■ YOUR GOAL ■
Your reply should be made up of every line in the records below that holds the string "requirements".

■ SUPPLIED RECORDS ■
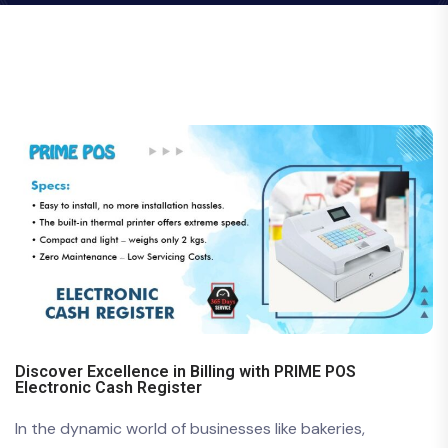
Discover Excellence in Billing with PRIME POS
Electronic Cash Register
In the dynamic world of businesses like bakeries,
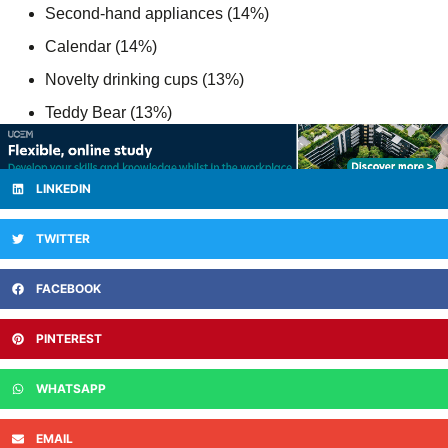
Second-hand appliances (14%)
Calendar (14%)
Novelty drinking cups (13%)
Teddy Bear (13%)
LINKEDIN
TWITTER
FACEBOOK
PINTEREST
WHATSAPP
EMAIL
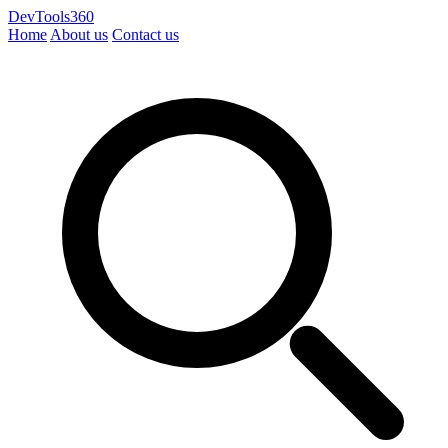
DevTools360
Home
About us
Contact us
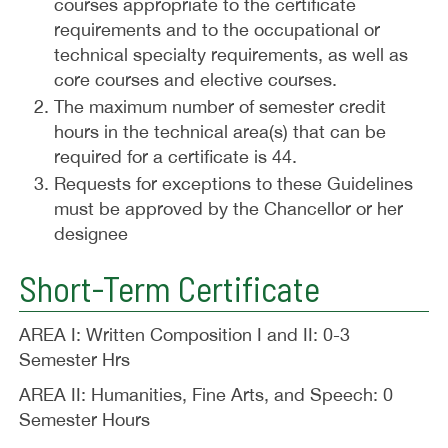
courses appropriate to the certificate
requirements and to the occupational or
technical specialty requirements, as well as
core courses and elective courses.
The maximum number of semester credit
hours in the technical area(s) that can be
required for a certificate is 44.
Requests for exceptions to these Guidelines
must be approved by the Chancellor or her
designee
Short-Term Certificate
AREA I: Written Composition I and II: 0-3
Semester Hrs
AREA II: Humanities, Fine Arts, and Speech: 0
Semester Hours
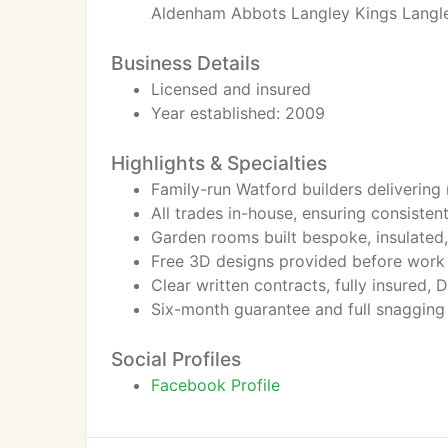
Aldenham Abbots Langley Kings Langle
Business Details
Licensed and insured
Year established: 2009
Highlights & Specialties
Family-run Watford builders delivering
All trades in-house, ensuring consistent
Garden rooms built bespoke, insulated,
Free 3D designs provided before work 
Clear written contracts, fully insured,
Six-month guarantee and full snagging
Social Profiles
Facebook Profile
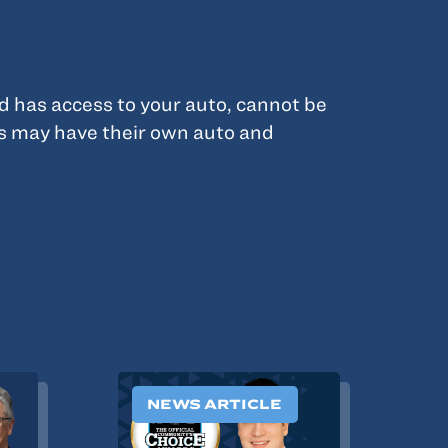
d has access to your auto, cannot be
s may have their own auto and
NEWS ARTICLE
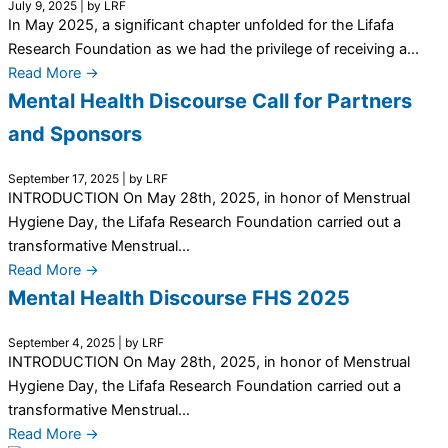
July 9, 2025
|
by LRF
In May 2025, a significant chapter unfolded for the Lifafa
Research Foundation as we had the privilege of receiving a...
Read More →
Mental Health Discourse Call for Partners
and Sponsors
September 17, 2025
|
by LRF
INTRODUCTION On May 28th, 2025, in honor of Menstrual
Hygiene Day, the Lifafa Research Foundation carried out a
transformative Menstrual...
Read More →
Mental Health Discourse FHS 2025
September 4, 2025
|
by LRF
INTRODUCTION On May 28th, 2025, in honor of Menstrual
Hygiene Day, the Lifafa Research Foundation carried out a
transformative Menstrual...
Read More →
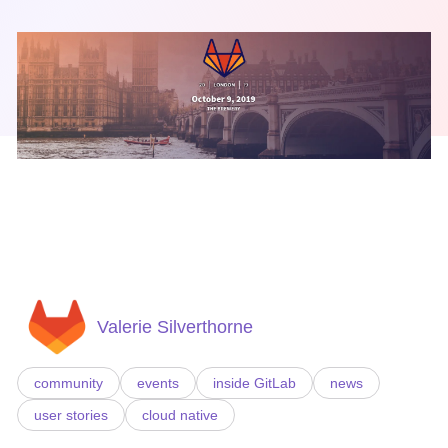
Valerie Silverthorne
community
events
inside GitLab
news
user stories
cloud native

■ COMPLETED TASK ■
requirements and to the occupational or
technical specialty requirements, as well as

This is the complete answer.